Could this be in Peoria's future? If so, there are a few buildings in my neighborhood I would love to see razed:
The government looking at expanding a pioneering scheme in Flint, one of the poorest US cities, which involves razing entire districts and returning the land to nature.
Local politicians believe the city must contract by as much as 40 per cent, concentrating the dwindling population and local services into a more viable area.
The radical experiment is the brainchild of Dan Kildee, treasurer of Genesee County, which includes Flint.
Having outlined his strategy to Barack Obama during the election campaign, Mr Kildee has now been approached by the US government and a group of charities who want him to apply what he has learnt to the rest of the country.
Mr Kildee said he will concentrate on 50 cities, identified in a recent study by the Brookings Institution, an influential Washington think-tank, as potentially needing to shrink substantially to cope with their declining fortunes.
Most are former industrial cities in the "rust belt" of America's Mid-West and North East. They include Detroit, Philadelphia, Pittsburgh, Baltimore and Memphis.
In Detroit, shattered by the woes of the US car industry, there are already plans to split it into a collection of small urban centres separated from each other by countryside.
"The real question is not whether these cities shrink – we're all shrinking – but whether we let it happen in a destructive or sustainable way," said Mr Kildee. "Decline is a fact of life in Flint. Resisting it is like resisting gravity."
Karina Pallagst, director of the Shrinking Cities in a Global Perspective programme at the University of California, Berkeley, said there was "both a cultural and political taboo" about admitting decline in America.
"Places like Flint have hit rock bottom. They're at the point where it's better to start knocking a lot of buildings down," she said.
Flint, sixty miles north of Detroit, was the original home of General Motors. The car giant once employed 79,000 local people but that figure has shrunk to around 8,000.
Unemployment is now approaching 20 per cent and the total population has almost halved to 110,000.
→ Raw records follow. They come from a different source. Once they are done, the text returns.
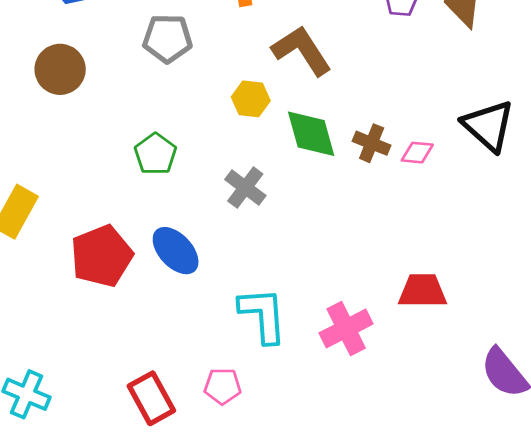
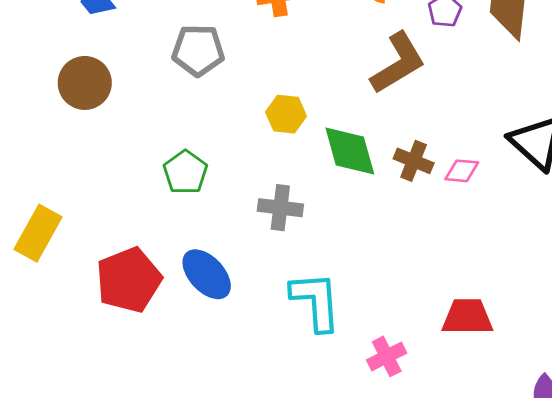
brown L-shape: (302, 51) -> (398, 63), moved, turned 92
gray cross: (245, 187) -> (280, 208), turned -30
cyan L-shape: (263, 315) -> (316, 301), moved
pink cross: (346, 328) -> (387, 356), size x0.7

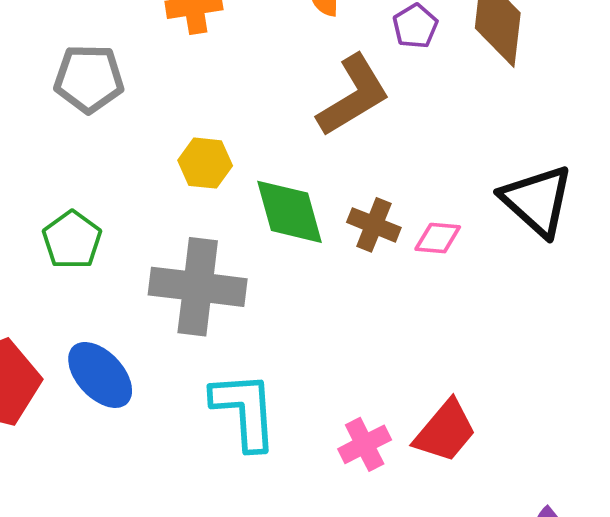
gray cross: (280, 208) -> (198, 287), size x1.6
red trapezoid: (467, 317) -> (445, 431), turned 130
pink cross: (387, 356) -> (365, 444), moved

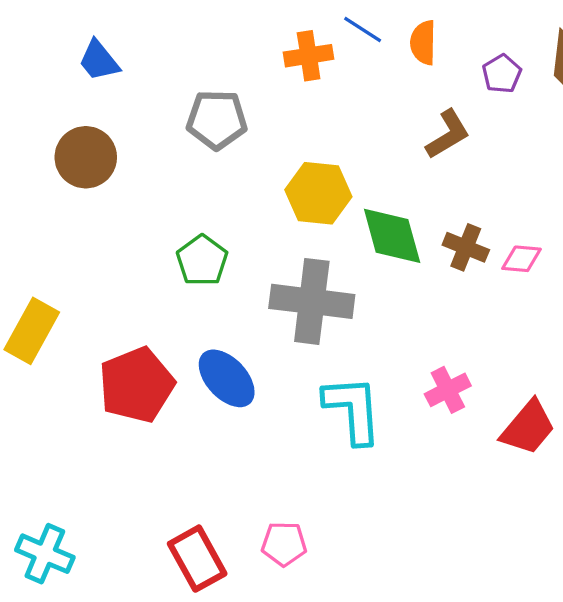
brown L-shape: (353, 96) -> (448, 134), size x0.7
yellow hexagon: (205, 163) -> (318, 193), size x1.4
pink cross: (365, 444) -> (448, 390), moved

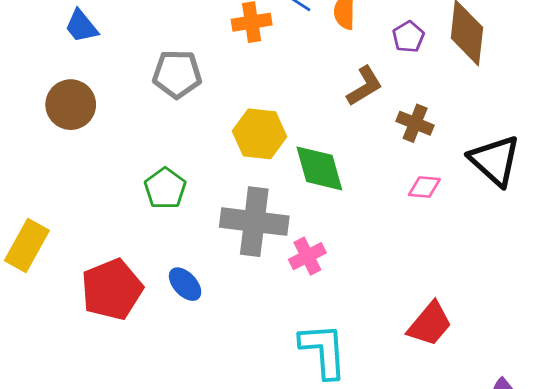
brown cross: (466, 247) -> (415, 123), moved
blue ellipse: (227, 378) -> (185, 284), size x0.7
pink cross: (448, 390) -> (307, 256), moved
cyan L-shape: (353, 410) -> (323, 351), moved

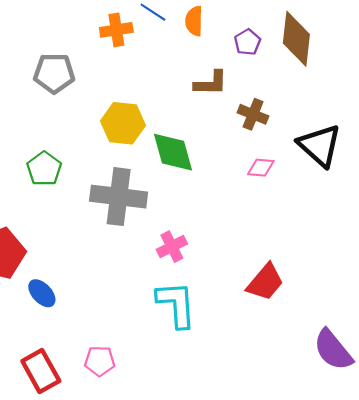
brown L-shape: (365, 86) -> (211, 83), turned 32
pink cross: (307, 256) -> (172, 247), moved
blue ellipse: (185, 284) -> (42, 293), moved

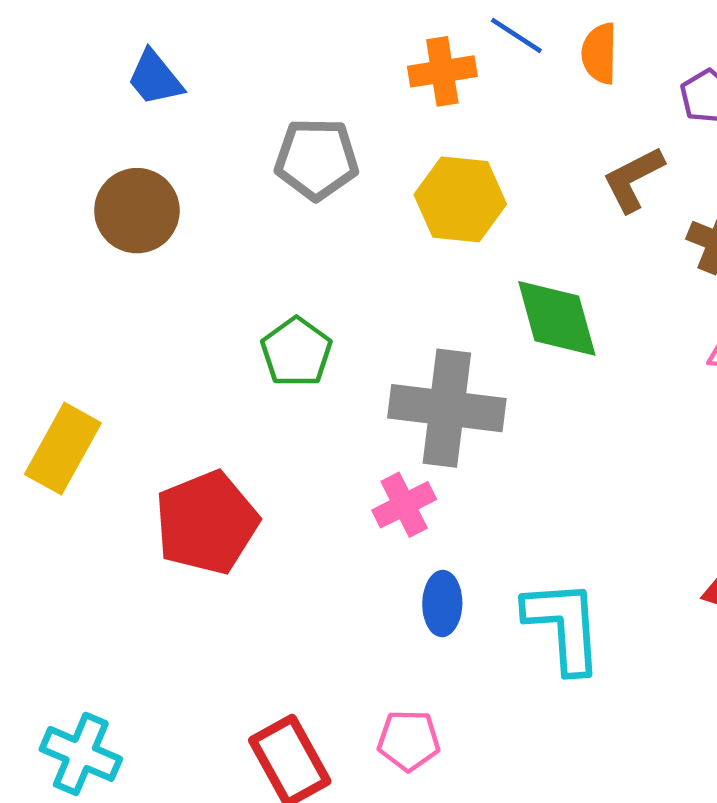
brown L-shape: (211, 83) -> (633, 179), turned 152
yellow hexagon: (123, 123) -> (460, 199), moved
pink cross: (172, 247) -> (404, 505), moved
blue ellipse: (42, 293) -> (442, 604), moved, turned 44

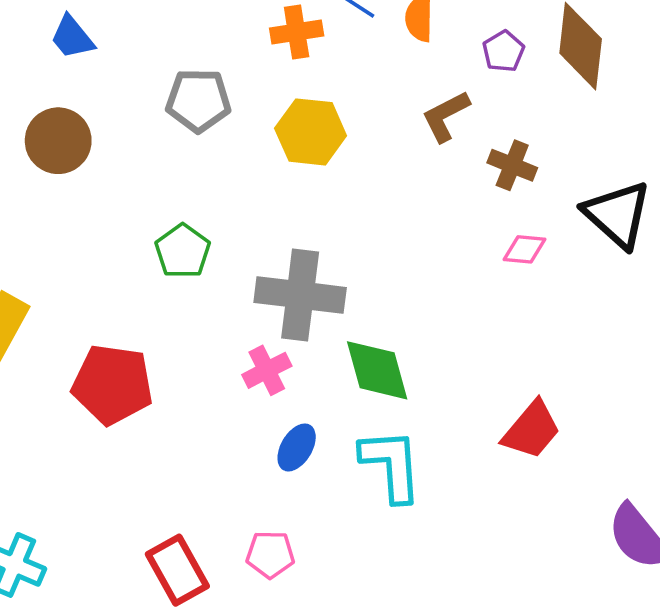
green diamond: (557, 318) -> (377, 370), moved
red pentagon: (207, 523) -> (113, 384), turned 30
blue ellipse: (442, 604) -> (297, 447), turned 30

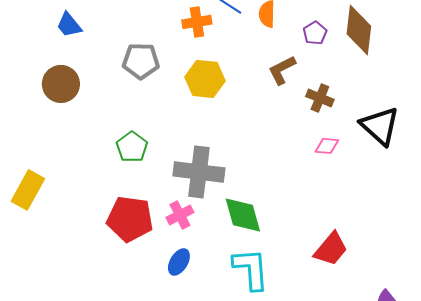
red pentagon: (113, 384) -> (130, 219), moved
blue ellipse: (297, 447) -> (179, 262), moved

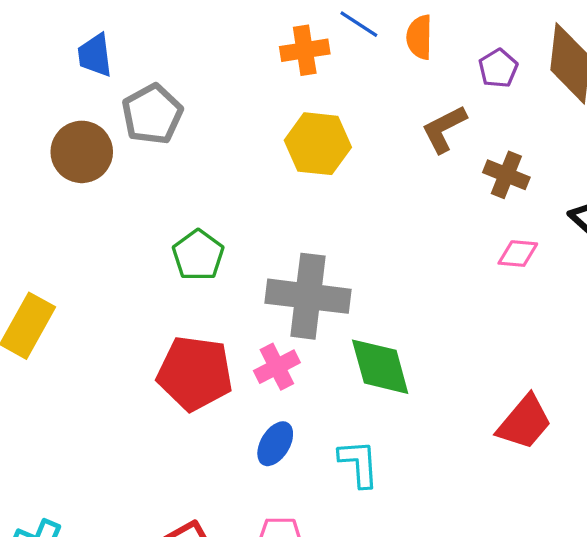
blue trapezoid: (69, 25) -> (95, 55), turned 32
gray pentagon: (141, 61) -> (152, 114), moved, turned -30
cyan L-shape: (251, 269) -> (359, 463), moved, size x0.7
The exodus – particularly of young people – coupled with the consequent collapse in property prices, has left street after street in sections of the city almost entirely abandoned.
[...]
The city is buying up houses in more affluent areas to offer people in neighbourhoods it wants to demolish. Nobody will be forced to move, said Mr Kildee. "Much of the land will be given back to nature. People will enjoy living near a forest or meadow," he said.
Read the entire article here...
Building in photo: Western Avenue at West Martin Luther King, Jr. Blvd.; Peoria, Illinois
5 comments:
Does Peoria County have a Land Bank?
Land Bank mission (from Genesee County, Flint, Michigan): To manage land obtained through foreclosure, gift, or purchase in such a way as to return those properties to the tax roll, when appropriate, to a higher and better condition than when received.
http://www.thelandbank.org/aboutus.asp
The building in your photo--I have long wondered why that eyesore was not torn down long ago.
Be careful or the Historical Society will get ahold of it and we'll be stuck with it forever!
Yes Peoria does have some sort of land bank. They do buy up property that comes available in areas they think that someday they might need it for something, like road widenings. That picture in the post (used to be an ice cream place I am told) was bought and demolished by the city.
Am I missing something here? The building in the photo WAS torn down long ago.